Potentially unwanted applications “may cause your device to run slowly, display unexpected advertisements, or, in the worst case, install other software that may be more harmful or embarrassing,” according to Microsoft. Microsoft points out that these programs are not malware, but are usually software that is not needed or desired.
The company introduced support for PUA blocks in Windows 10 in 2018, but users had to enable the feature using PowerShell; The ability to enable or configure security under the Windows Security Tool was introduced in the May 2020 update for Windows 10. Although it was disabled at the time, users can now configure security under the Windows Security feature on Windows 10 devices.
Protection for potentially unwanted applications will be enabled by default from August 2021, but only for Windows 10 users using Windows Defender and not a third-party protection solution.
Set to block potentially unwanted applications
If you’re using Windows Defender, you can check and configure PUA protection by following these steps:
- choose Start> Settings.
- Mene Update and security.
- choose Windows security.
- Click the button Open Windows Security.

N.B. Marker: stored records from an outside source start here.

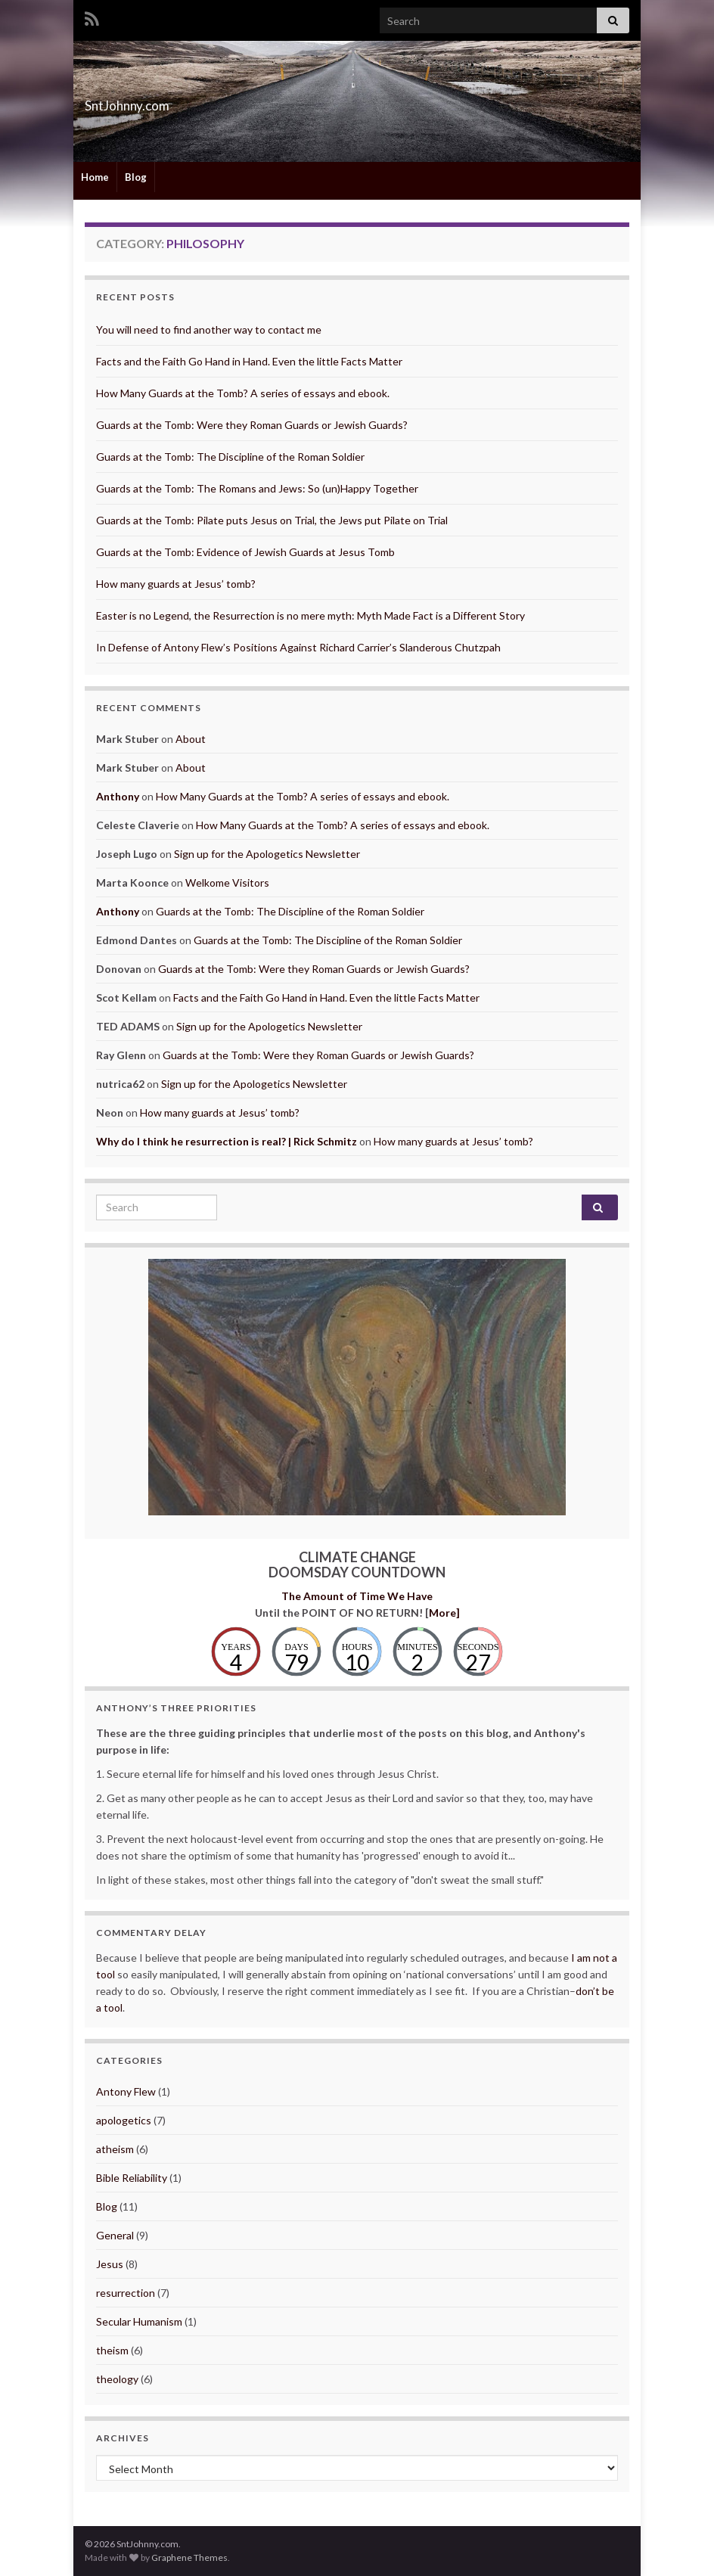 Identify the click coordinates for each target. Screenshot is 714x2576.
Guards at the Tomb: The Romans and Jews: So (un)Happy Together (257, 488)
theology (117, 2378)
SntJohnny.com (158, 101)
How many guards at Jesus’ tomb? (176, 583)
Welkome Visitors (227, 882)
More (442, 1612)
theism (112, 2350)
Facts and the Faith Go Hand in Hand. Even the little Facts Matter (249, 361)
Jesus (109, 2263)
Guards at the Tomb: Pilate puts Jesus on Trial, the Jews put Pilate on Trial (272, 520)
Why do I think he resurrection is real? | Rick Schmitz (226, 1141)
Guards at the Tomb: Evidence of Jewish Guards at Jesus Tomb (245, 551)
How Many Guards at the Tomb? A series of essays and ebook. (243, 393)
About (190, 738)
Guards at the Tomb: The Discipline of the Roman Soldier (230, 456)
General (115, 2235)
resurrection (125, 2292)
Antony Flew (126, 2091)
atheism (115, 2149)
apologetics (123, 2120)
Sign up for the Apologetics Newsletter (267, 853)
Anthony (117, 796)
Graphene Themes (189, 2557)
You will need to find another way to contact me (208, 329)
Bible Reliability (131, 2177)
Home (95, 177)
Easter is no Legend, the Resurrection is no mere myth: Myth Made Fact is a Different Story (310, 615)
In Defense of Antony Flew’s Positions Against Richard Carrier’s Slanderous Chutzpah (298, 647)
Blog (136, 177)
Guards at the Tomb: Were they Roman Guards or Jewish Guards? (252, 424)
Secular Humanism (139, 2321)
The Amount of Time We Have (357, 1595) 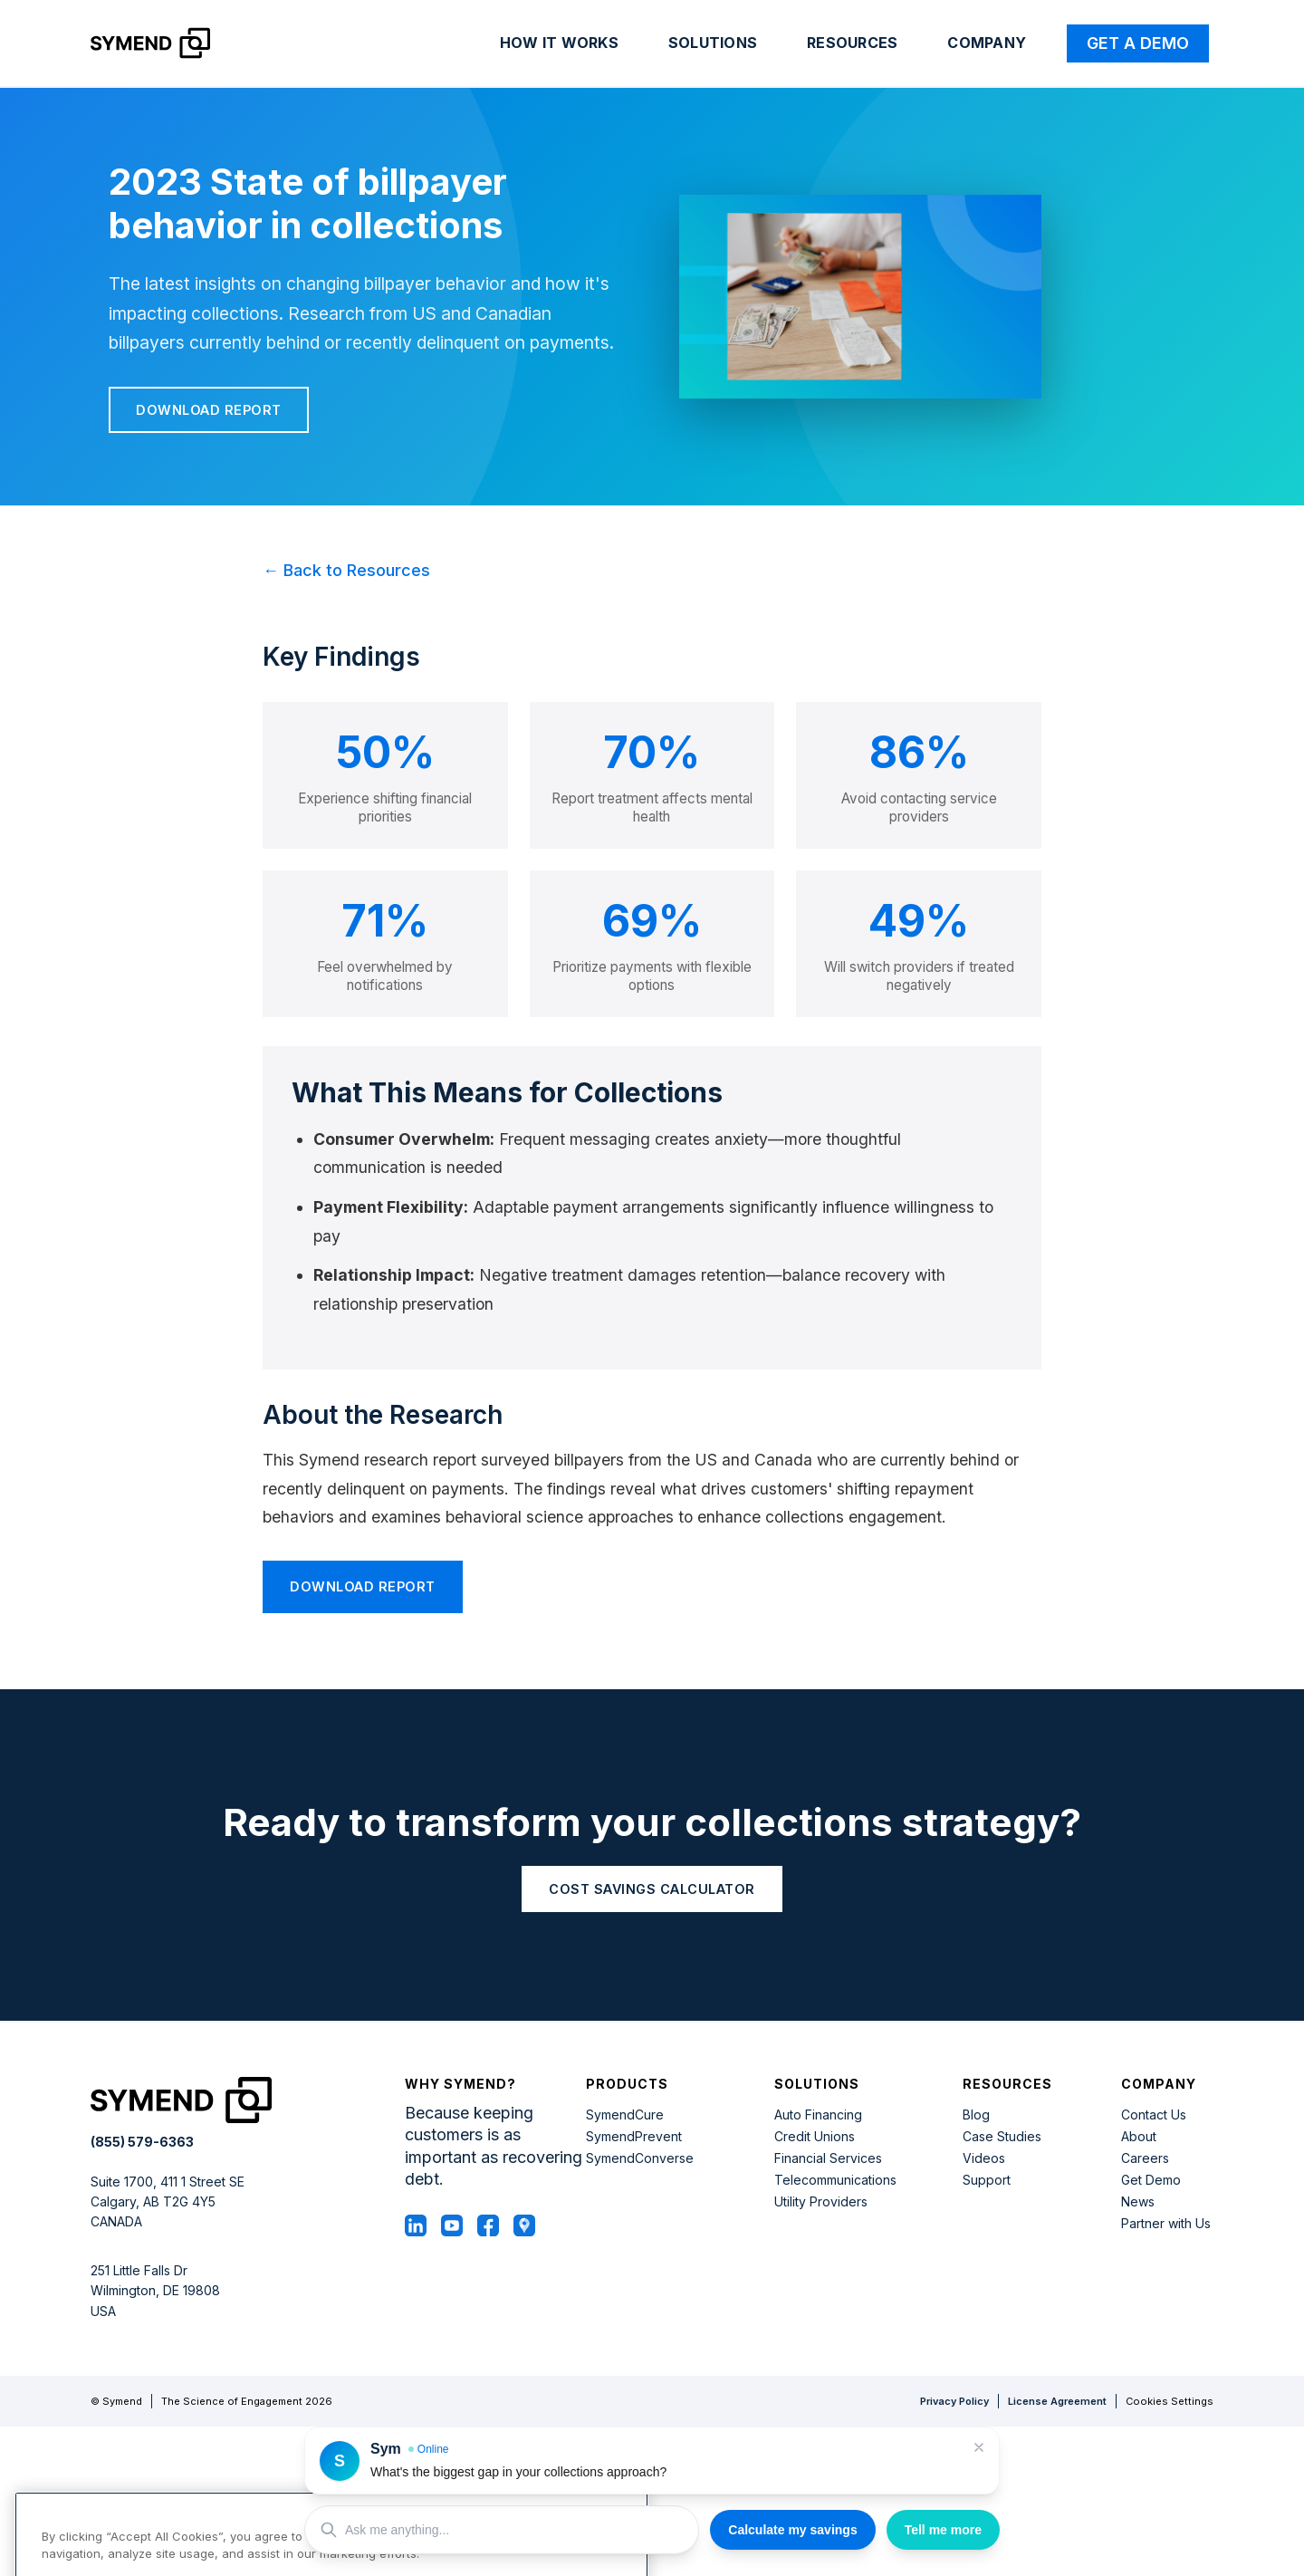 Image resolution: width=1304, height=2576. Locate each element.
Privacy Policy (954, 2401)
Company (986, 43)
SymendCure (625, 2115)
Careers (1145, 2158)
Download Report (209, 410)
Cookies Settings (1169, 2402)
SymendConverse (640, 2158)
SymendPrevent (634, 2136)
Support (987, 2180)
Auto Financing (818, 2115)
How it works (559, 43)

- choose Application and browser management.
- Under the heading Reputation protection, Click Reputation protection settings.
- Under the heading Potentially unwanted application blocking, if available, select whether you want to block applications and downloads, or just one of the two options.
The same page refers to functionality History of conservation. You can use it to view security measures, including applications or downloads that have been blocked by Windows PUA protection.
Third – party programs such as Configure Defender can also be used to manage security and other Windows Defender features.
Windows Defender is not the only program that can protect you from unwanted programs. Some time ago, Microsoft added PUA protection to its new Edge browser.
Protection against unwanted applications prevents certain programs from being downloaded or installed. Users can still unblock programs to complete the download or installation. False positives are common, just as false positives are common in antivirus solutions, especially when it comes to new programs.
Experienced users may not get the most out of PUA protections, but the same cannot be said for inexperienced users.